Olha, meu velho, espero que o revólver e as balas te ajudem a sobreviver. Se defender de animais, de outros homens bandidos como estes daqui, te ajudar a caçar comida. Mas vou te fazer um pedido, um só:

Não gasta todas as balas. Reserva quatro, por favor. Uma pra este filho da puta do Sertório, esse capitão de merda, que vai mandar me apagar. Outra pro alemão Bauermann, é lógico. A terceira, se eu fosse você, enfiava nos cornos daquela vaca da tua mulher, que enfiou eles em você pra valer. A quarta guarde pra você mesmo. Nunca se sabe quando a sorte termina de virar contra a gente sem mais remédio. Aí você estoura seus miolos, que é o melhor que se pode fazer, pra não perder a liberdade.

Um abraço, irmão de desgraça. E boa sorte.
Mendonça.”

Melles tirou quatro balas da caixa de forma automática.
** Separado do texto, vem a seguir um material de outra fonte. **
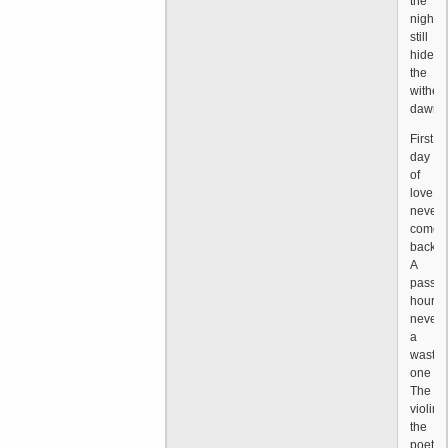
the
night
still
hides
the
wither
dawn
First
day
of
love
never
comes
back
A
passio
hour's
never
a
waste
one
The
violin,
the
poet's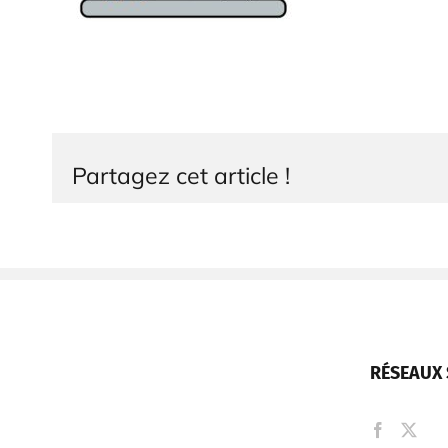
Partagez cet article !
RÉSEAUX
Então pensou melhor:

Mendonça, meu amigo, muito obrigado, Deus queira que você se salve. EU vou me salvar, pode ter certeza. Ainda mais com esta tua arma. Eu fiquei tão desnorteado que, quando li que a Laurita estava por trás dessa barbaridade, te juro, pensei em morrer, me matar com o teu revólver. Mas não, companheiro. Nada disso. Eu vou sobreviver. Eu tenho que viver. Para fazer exatamente o que você me pede, camarada, ainda que seja a última coisa que eu faça na vida, não importa quanto tempo demore. Mas vou guardar só três balas. A quarta eu não vou precisar. Mas as três primeiras eu juro pra você que vou entregar pra cada um desses três que desgraçaram a minha vida. De hoje em diante esse vai ser meu único propósito de vida. E, por isso, eu vou sobreviver!